### Problem to solve:
Please give all of the data again, character for character, and drop the pictures.

-------- Material provided --------

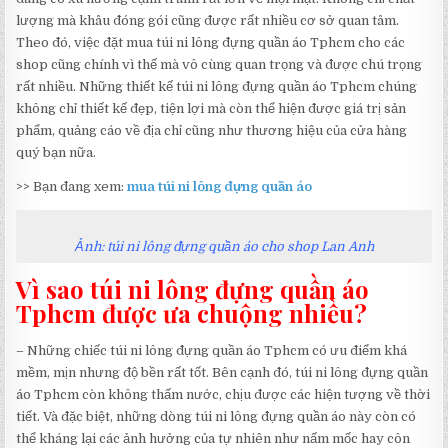
lượng mà khâu đóng gói cũng được rất nhiều cơ sở quan tâm.
Theo đó, việc đặt mua túi ni lông đựng quần áo Tphcm cho các
shop cũng chính vì thế mà vô cùng quan trọng và được chú trọng
rất nhiều. Những thiết kế túi ni lông đựng quần áo Tphcm chúng
không chỉ thiết kế đẹp, tiện lợi mà còn thể hiện được giá trị sản
phẩm, quảng cáo về địa chỉ cũng như thương hiệu của cửa hàng
quý bạn nữa.
>> Bạn đang xem:
mua túi ni lông đựng quần áo
Ảnh: túi ni lông đựng quần áo cho shop Lan Anh
Vì sao túi ni lông đựng quần áo
Tphcm được ưa chuộng nhiều?
– Những chiếc túi ni lông đựng quần áo Tphcm có ưu điểm khá
mềm, mịn nhưng độ bền rất tốt. Bên cạnh đó, túi ni lông đựng quần
áo Tphcm còn không thấm nước, chịu được các hiện tượng về thời
tiết. Và đặc biệt, những dòng túi ni lông đựng quần áo này còn có
thể kháng lại các ảnh hưởng của tự nhiên như nấm mốc hay côn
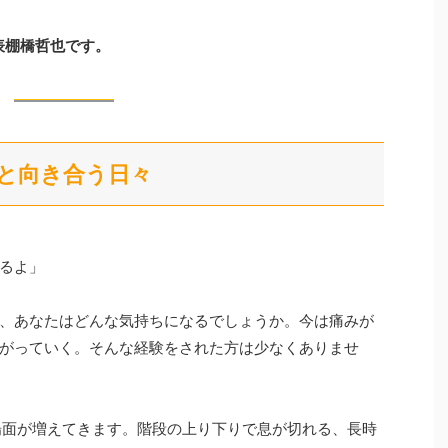
代表棚橋哲也です。
安と向き合う日々
るよ」
、あなたはどんな気持ちになるでしょうか。今は痛みが
がっていく。そんな経験をされた方は少なくありませ
場面が増えてきます。階段の上り下りで息が切れる、長時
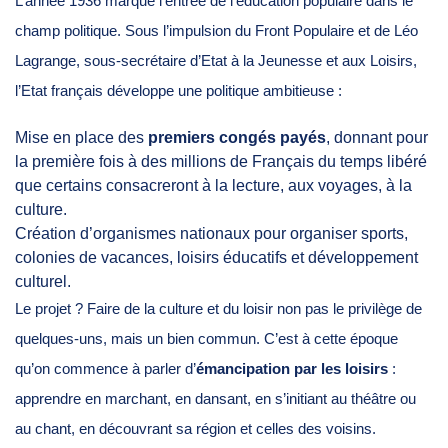
L’année 1936 marque l’entrée de l’éducation populaire dans le
champ politique. Sous l’impulsion du Front Populaire et de Léo
Lagrange, sous-secrétaire d’Etat à la Jeunesse et aux Loisirs,
l’Etat français développe une politique ambitieuse :
Mise en place des
premiers congés payés
, donnant pour
la première fois à des millions de Français du temps libéré
que certains consacreront à la lecture, aux voyages, à la
culture.
Création d’organismes nationaux pour organiser sports,
colonies de vacances, loisirs éducatifs et développement
culturel.
Le projet ? Faire de la culture et du loisir non pas le privilège de
quelques-uns, mais un bien commun. C’est à cette époque
qu’on commence à parler d’
émancipation par les loisirs
:
apprendre en marchant, en dansant, en s’initiant au théâtre ou
au chant, en découvrant sa région et celles des voisins.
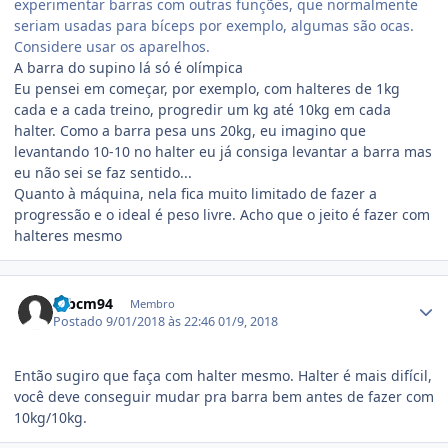
experimentar barras com outras funções, que normalmente
seriam usadas para bíceps por exemplo, algumas são ocas.
Considere usar os aparelhos.
A barra do supino lá só é olímpica
Eu pensei em começar, por exemplo, com halteres de 1kg
cada e a cada treino, progredir um kg até 10kg em cada
halter. Como a barra pesa uns 20kg, eu imagino que
levantando 10-10 no halter eu já consiga levantar a barra mas
eu não sei se faz sentido...
Quanto à máquina, nela fica muito limitado de fazer a
progressão e o ideal é peso livre. Acho que o jeito é fazer com
halteres mesmo
Estatísticas do autor
mbcm94
Membro
Postado
9/01/2018 às 22:46
01/9, 2018
Então sugiro que faça com halter mesmo. Halter é mais difícil,
você deve conseguir mudar pra barra bem antes de fazer com
10kg/10kg.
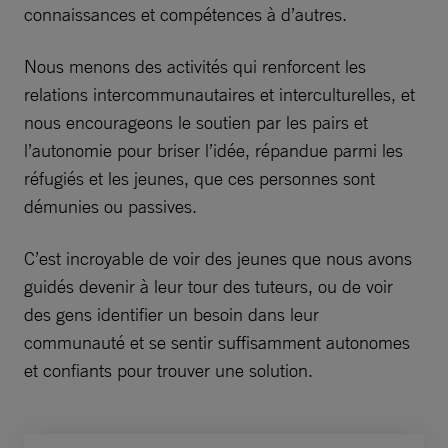
connaissances et compétences à d’autres.
Nous menons des activités qui renforcent les
relations intercommunautaires et interculturelles, et
nous encourageons le soutien par les pairs et
l’autonomie pour briser l’idée, répandue parmi les
réfugiés et les jeunes, que ces personnes sont
démunies ou passives.
C’est incroyable de voir des jeunes que nous avons
guidés devenir à leur tour des tuteurs, ou de voir
des gens identifier un besoin dans leur
communauté et se sentir suffisamment autonomes
et confiants pour trouver une solution.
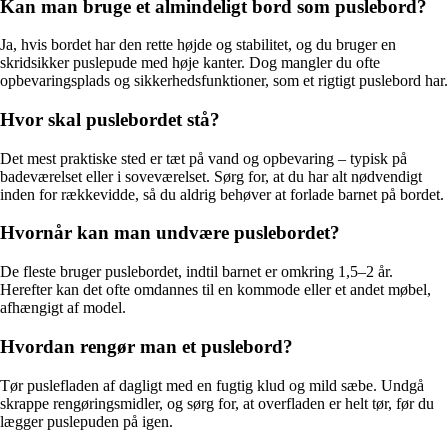
Kan man bruge et almindeligt bord som puslebord?
Ja, hvis bordet har den rette højde og stabilitet, og du bruger en
skridsikker puslepude med høje kanter. Dog mangler du ofte
opbevaringsplads og sikkerhedsfunktioner, som et rigtigt puslebord har.
Hvor skal puslebordet stå?
Det mest praktiske sted er tæt på vand og opbevaring – typisk på
badeværelset eller i soveværelset. Sørg for, at du har alt nødvendigt
inden for rækkevidde, så du aldrig behøver at forlade barnet på bordet.
Hvornår kan man undvære puslebordet?
De fleste bruger puslebordet, indtil barnet er omkring 1,5–2 år.
Herefter kan det ofte omdannes til en kommode eller et andet møbel,
afhængigt af model.
Hvordan rengør man et puslebord?
Tør puslefladen af dagligt med en fugtig klud og mild sæbe. Undgå
skrappe rengøringsmidler, og sørg for, at overfladen er helt tør, før du
lægger puslepuden på igen.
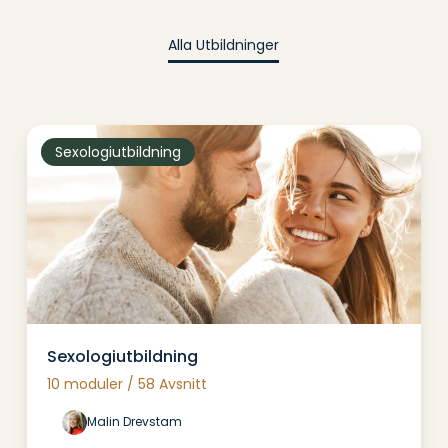
Alla Utbildninger
Sexologiutbildning
Sexologiutbildning
Sexologiutbildning
10 moduler / 58 Avsnitt
Malin Drevstam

--------

### Exercise output:
lượng mà khâu đóng gói cũng được rất nhiều cơ sở quan tâm.
Theo đó, việc đặt mua túi ni lông đựng quần áo Tphcm cho các
shop cũng chính vì thế mà vô cùng quan trọng và được chú trọng
rất nhiều. Những thiết kế túi ni lông đựng quần áo Tphcm chúng
không chỉ thiết kế đẹp, tiện lợi mà còn thể hiện được giá trị sản
phẩm, quảng cáo về địa chỉ cũng như thương hiệu của cửa hàng
quý bạn nữa.
>> Bạn đang xem:
mua túi ni lông đựng quần áo
Ảnh: túi ni lông đựng quần áo cho shop Lan Anh
Vì sao túi ni lông đựng quần áo
Tphcm được ưa chuộng nhiều?
– Những chiếc túi ni lông đựng quần áo Tphcm có ưu điểm khá
mềm, mịn nhưng độ bền rất tốt. Bên cạnh đó, túi ni lông đựng quần
áo Tphcm còn không thấm nước, chịu được các hiện tượng về thời
tiết. Và đặc biệt, những dòng túi ni lông đựng quần áo này còn có
thể kháng lại các ảnh hưởng của tự nhiên như nấm mốc hay côn
代表棚橋哲也です。
安と向き合う日々
るよ」
、あなたはどんな気持ちになるでしょうか。今は痛みが
がっていく。そんな経験をされた方は少なくありませ
場面が増えてきます。階段の上り下りで息が切れる、長時
L’année 1936 marque l’entrée de l’éducation populaire dans le
champ politique. Sous l’impulsion du Front Populaire et de Léo
Lagrange, sous-secrétaire d’Etat à la Jeunesse et aux Loisirs,
l’Etat français développe une politique ambitieuse :
Mise en place des
premiers congés payés
, donnant pour
la première fois à des millions de Français du temps libéré
que certains consacreront à la lecture, aux voyages, à la
culture.
Création d’organismes nationaux pour organiser sports,
colonies de vacances, loisirs éducatifs et développement
culturel.
Le projet ? Faire de la culture et du loisir non pas le privilège de
quelques-uns, mais un bien commun. C’est à cette époque
qu’on commence à parler d’
émancipation par les loisirs
:
apprendre en marchant, en dansant, en s’initiant au théâtre ou
au chant, en découvrant sa région et celles des voisins.
experimentar barras com outras funções, que normalmente
seriam usadas para bíceps por exemplo, algumas são ocas.
Considere usar os aparelhos.
A barra do supino lá só é olímpica
Eu pensei em começar, por exemplo, com halteres de 1kg
cada e a cada treino, progredir um kg até 10kg em cada
halter. Como a barra pesa uns 20kg, eu imagino que
levantando 10-10 no halter eu já consiga levantar a barra mas
eu não sei se faz sentido...
Quanto à máquina, nela fica muito limitado de fazer a
progressão e o ideal é peso livre. Acho que o jeito é fazer com
halteres mesmo
Estatísticas do autor
mbcm94
Membro
Postado
9/01/2018 às 22:46
01/9, 2018
Então sugiro que faça com halter mesmo. Halter é mais difícil,
você deve conseguir mudar pra barra bem antes de fazer com
10kg/10kg.
connaissances et compétences à d’autres.
Nous menons des activités qui renforcent les
relations intercommunautaires et interculturelles, et
nous encourageons le soutien par les pairs et
l’autonomie pour briser l’idée, répandue parmi les
réfugiés et les jeunes, que ces personnes sont
démunies ou passives.
C’est incroyable de voir des jeunes que nous avons
guidés devenir à leur tour des tuteurs, ou de voir
des gens identifier un besoin dans leur
communauté et se sentir suffisamment autonomes
et confiants pour trouver une solution.
Kan man bruge et almindeligt bord som puslebord?
Ja, hvis bordet har den rette højde og stabilitet, og du bruger en
skridsikker puslepude med høje kanter. Dog mangler du ofte
opbevaringsplads og sikkerhedsfunktioner, som et rigtigt puslebord har.
Hvor skal puslebordet stå?
Det mest praktiske sted er tæt på vand og opbevaring – typisk på
badeværelset eller i soveværelset. Sørg for, at du har alt nødvendigt
inden for rækkevidde, så du aldrig behøver at forlade barnet på bordet.
Hvornår kan man undvære puslebordet?
De fleste bruger puslebordet, indtil barnet er omkring 1,5–2 år.
Herefter kan det ofte omdannes til en kommode eller et andet møbel,
afhængigt af model.
Hvordan rengør man et puslebord?
Tør puslefladen af dagligt med en fugtig klud og mild sæbe. Undgå
skrappe rengøringsmidler, og sørg for, at overfladen er helt tør, før du
lægger puslepuden på igen.
Alla Utbildninger
Sexologiutbildning
Sexologiutbildning
Sexologiutbildning
10 moduler / 58 Avsnitt
Malin Drevstam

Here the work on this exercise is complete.